Last Sunday saw the forcible removal of a passenger aboard a United Airlines flight who had refused the airline’s offer to take his seat for one of its employees. Putatively a lawful exercise of the airline’s rights, the violent extraction culminated in the (now ‘viral’) scene of a security officer dragging the man down the aisle as if he were an unclaimed cadaver. The dragging of the inert body, later confirmed to be that of a doctor of Vietnamese descent, terrorised the remaining passengers and, belatedly, the remote viewers.

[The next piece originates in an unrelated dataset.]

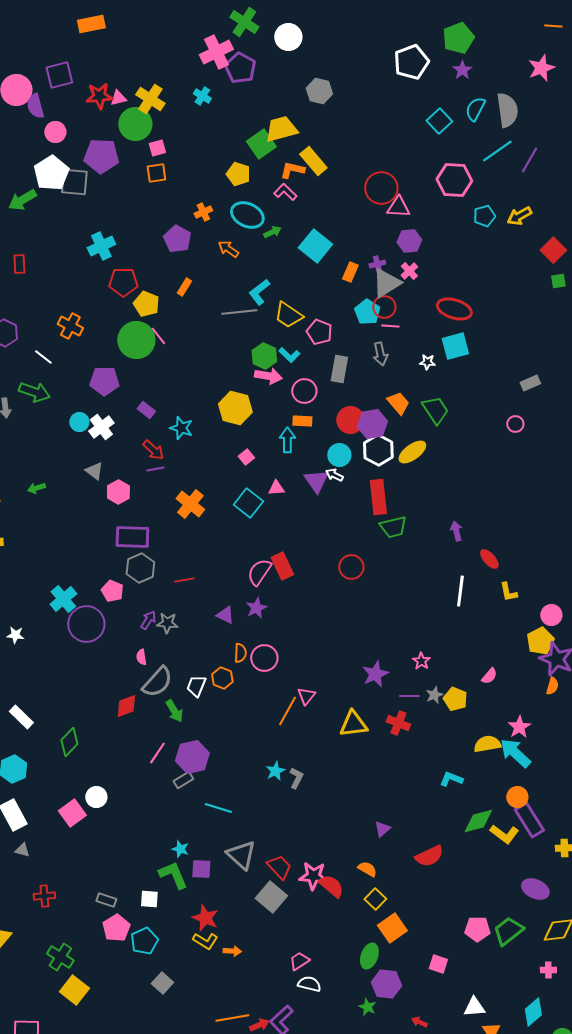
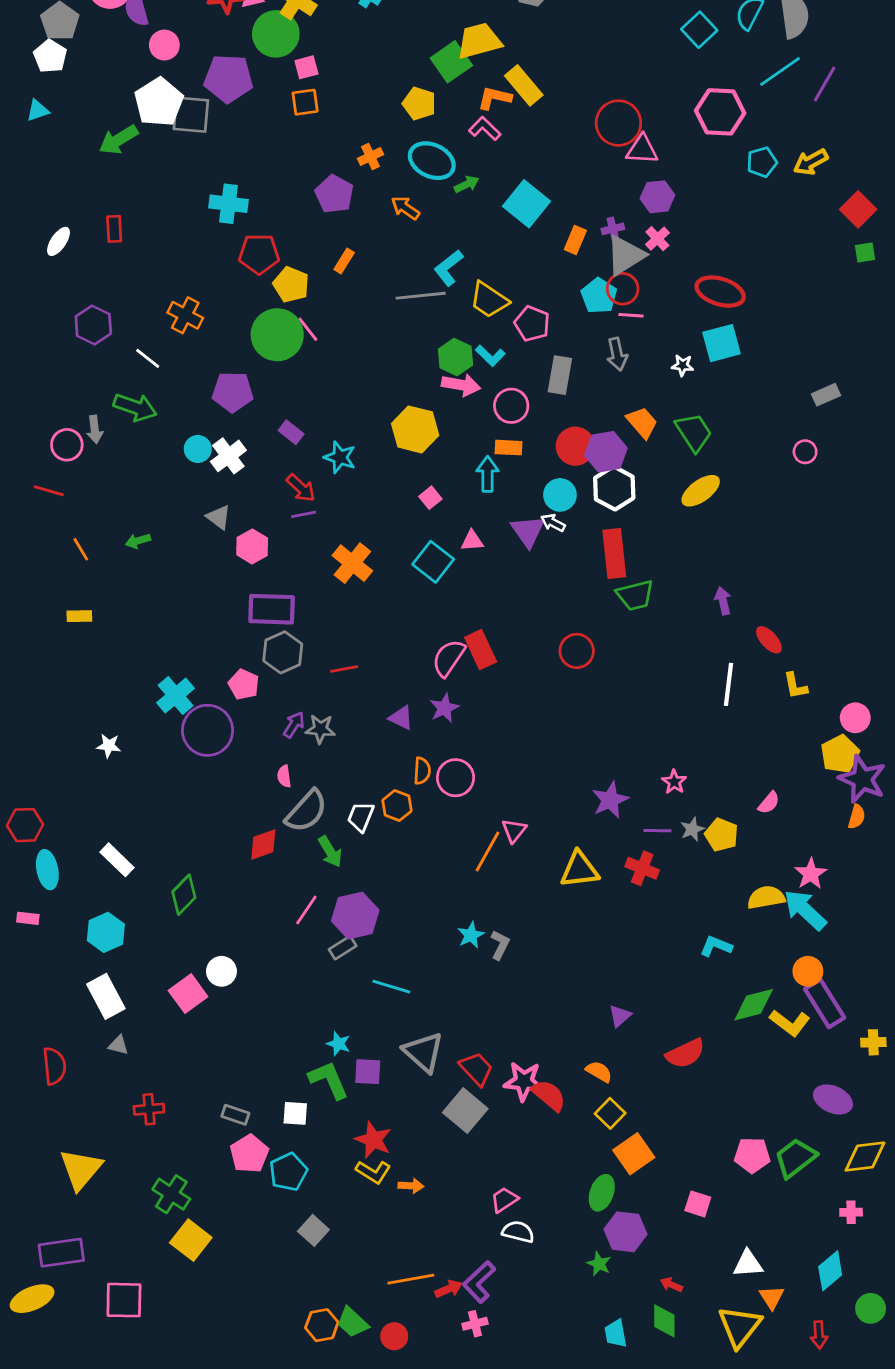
cyan cross: (101, 246) -> (228, 204), turned 32
yellow ellipse: (412, 452) -> (701, 491), moved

In ‘Two Versions of the Imaginary’ (1951), Maurice Blanchot suggests that the uncanny image of the cadaver terrifies us because of a certain self-resemblance: ‘the lamented dead person begins to resemble himself’ (82). The dead body is not the Ideal Imago behind which the ‘I’ conceals its imperfections, discontinuities, and dependencies. Rather, it is the neutral image of the image that recalls the impersonality of the person: the incessant dying which precedes, haunts, and survives the living. Signifying nothing but the absence of signification, the present absence of the cadaver shatters the fascinating mirror image that purports to guarantee the presence of truth in the world: the fantasy of the civilised human with universal rights.
But as troubling as the encounter with the impersonal might be, this rediscovery of the aperture in the imaginary is also that which draws us out of ourselves. The strangeness of the cadaver, in its infinite distance, issues a demand for a response from the living. What does the other want from me?
Of course, the man was not ‘really’ dead. But in a very ‘real’ sense, he was forcibly sunk into his image: the image of his image, the impersonal image, which is the image of death. And he and others are perpetually at risk of death in its manifold forms: a risk that risks being screened by the idealising juridical myths (‘dignity’, ‘equality’, ‘humanity’) into which we escape, in spite of all the exceptional spaces of law. If it is legally possible for each of us today to be the cadaver dragged across the aisle, what does it say about our law and its founding myths? Is the juridical language of human rights adequate to advance its claims? Is there no ‘outside’ in which to locate an alternative language to perform one’s responsibility for the other?
For those who have asked, these are some of the questions the law and humanities pathway has urged me to ask.